Frontend usage policy is different from the one on computational nodes. The frontend nodes are shared by all users, the command typed by any user is performed immediately and there is no resource planning. Frontend node are not intended for heavy computing.

Frontends should be used only for:

  • preparing inputs, data pre- and postprocessing
  • managing batch jobs
  • light compiling and testing

Warning

The resource load on frontend is monitored continuously. Processes not adhering to usage rules will be terminated without warning. For large compilations, running benchmark calculations or moving massive data volumes (> 10 GB, > 10 000 files), use interative job.

PBS server

A set of instructions performed on computational nodes is computational job. Jobs require a set of resources such as CPUs, memory or time. A scheduling system plans execution of the jobs so as optimize the load and usage of computational nodes.

The server on which the scheduling system is called PBS server or PBS scheduler.

On the current scheduler pbs-m1.metacentrum.cz the OpenPBS is used.

The most important PBS Pro commands are:

  • qsub - submit a computational job
  • qstat - query status of a job
  • qdel - delete a job

Resources

Every jobs need to have defined set of computational resources at the point of submission. The resources can be specified

  • on CLI as qsub command options, or
  • inside the batch script on lines beginning with #PBS header.

In the PBS terminology, a chunk is a subset of computational nodes on which the job runs. In most cases the concept of chunks is useful for parallelized computing only and "normal" jobs run on one chunk. We cannot avoid the concept of chunks, though, as the specification of resources differ according to whether they can be applied on a job as a whole or on a chunk.

According to PBS internal logic, the resources are either chunk-wide or job-wide.

Job-wide resources are defined for the job as a whole, e.g. maximal duration of the job or a license to run a commercial software.

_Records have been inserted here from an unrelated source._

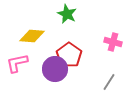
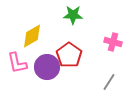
green star: moved 6 px right, 1 px down; rotated 24 degrees counterclockwise
yellow diamond: rotated 35 degrees counterclockwise
pink L-shape: rotated 90 degrees counterclockwise
purple circle: moved 8 px left, 2 px up
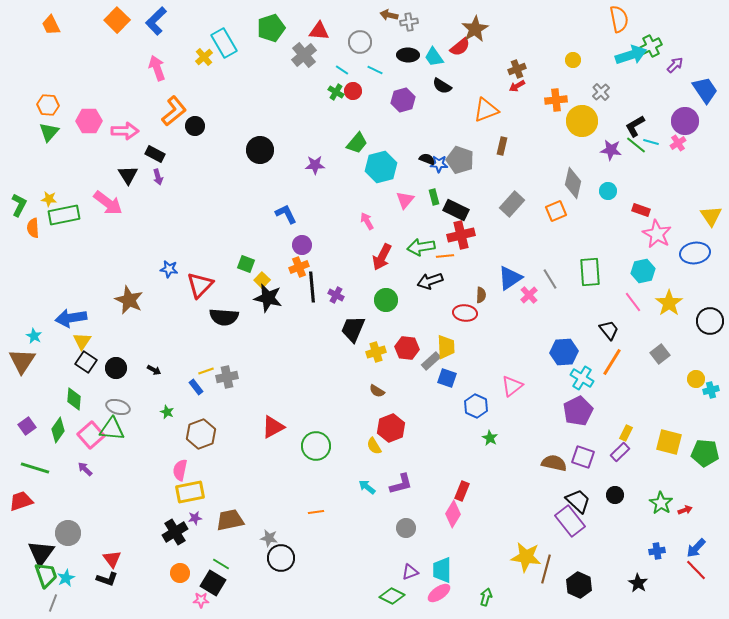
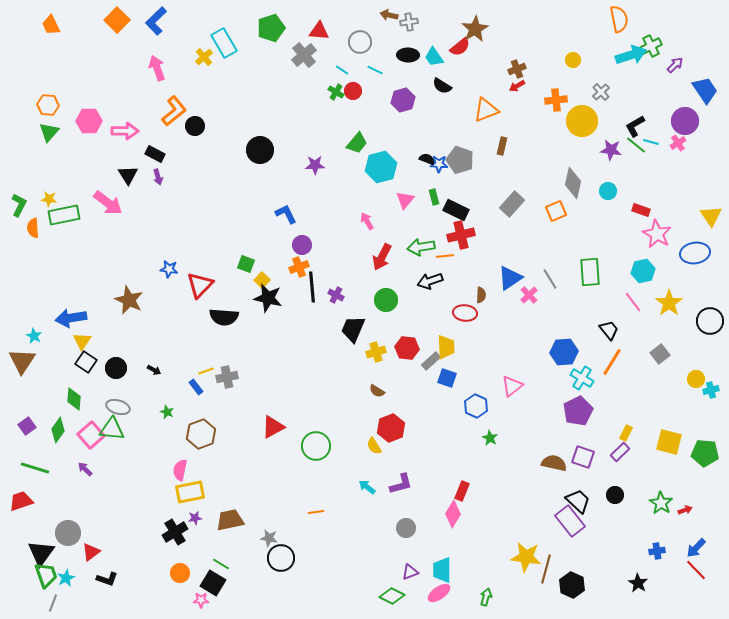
red triangle at (112, 559): moved 21 px left, 7 px up; rotated 30 degrees clockwise
black hexagon at (579, 585): moved 7 px left
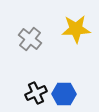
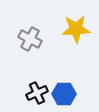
gray cross: rotated 10 degrees counterclockwise
black cross: moved 1 px right
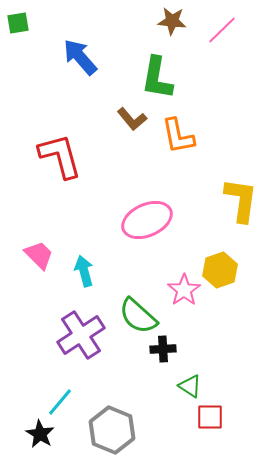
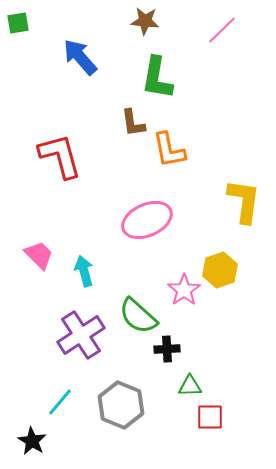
brown star: moved 27 px left
brown L-shape: moved 1 px right, 4 px down; rotated 32 degrees clockwise
orange L-shape: moved 9 px left, 14 px down
yellow L-shape: moved 3 px right, 1 px down
black cross: moved 4 px right
green triangle: rotated 35 degrees counterclockwise
gray hexagon: moved 9 px right, 25 px up
black star: moved 8 px left, 7 px down
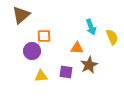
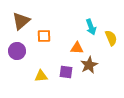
brown triangle: moved 6 px down
yellow semicircle: moved 1 px left, 1 px down
purple circle: moved 15 px left
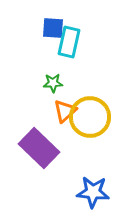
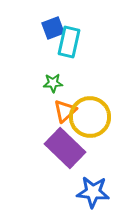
blue square: rotated 25 degrees counterclockwise
purple rectangle: moved 26 px right
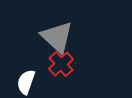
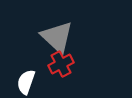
red cross: rotated 15 degrees clockwise
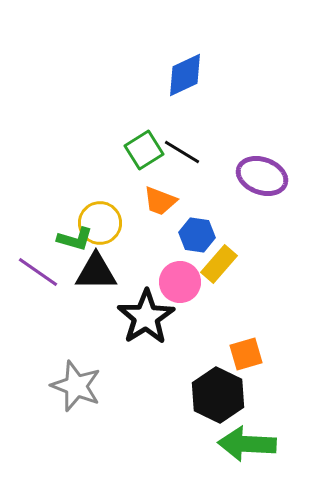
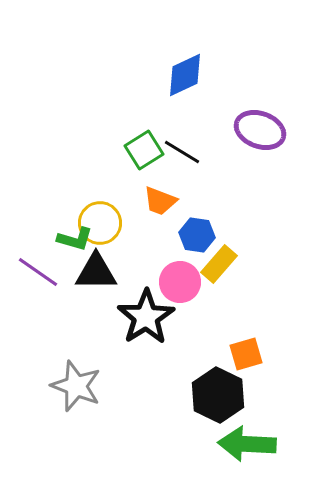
purple ellipse: moved 2 px left, 46 px up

These cannot be divided in parts and distributed among computational nodes on which the job runs. Every job-wide resource is defined in the form of -l <resource_name>=<resource_value>, e.g. -l walltime=1:00:00.

Chunk-wide resources can be ascribed to every chunk separately and differently.

Note

For the purpose of this intro, we assume that the number of chunks is always 1, which is also a default value. To see more complicated examples about per-chunk resource distribution, see advanced chapter on PBS resources.

Chunk-wide resources are defined as options of select statement in pairs <resource_name>=<resource_value> divided by :.

The essential resources are:

Resource name Keyword Chunk-wide or job-wide?
no. of CPUs ncpus chunk
Memory mem chunk
Maximal duration of the job walltime job
Type and volume of space for temporary data scratch_local chunk

There are a deal more resources than the ones shown here; for example, it is possible to specify a type of computational nodes' OS or their physical placement, software licences, speed of CPU, number pf GPU cards and more. For detailed information see PBS options detailed page.

Examples:

qsub -l select=1:ncpus=2:mem=4gb:scratch_local=1gb -l walltime=2:00:00 myJob.sh

where

ncpus is number of processors (2 in this example)
mem is the size of memory that will be reserved for the job (4 GB in this example, default 400 MB),
scratch_local specifies the size and type of scratch directory (1 GB in this example, no default)
walltime is the maximum time the job will run, set in the format hh:mm:ss (2 hours in this example, default 24 hours)

Queues

When the job is submitted, it is added to one of the queues managed by the scheduler. Queues can be defined arbitrarily by the admins based on various criteria - usually on walltime, but also on number of GPU cards, size of memory etc. Some queues are reserved for defined groups of users ("private" queues).

Unless you have a reason to send job to a specific queue, do not specify any. The job will be submitted into a default queue and from there routed to one of execution queues.

The default queue is only routing one: it serves to sort jobs into another queues according to the job's walltime - e.g. q_1h (1-hour jobs), q_1d (1-day jobs), etc.

The latter queues are execution ones, i.e. they serve to actually run the jobs.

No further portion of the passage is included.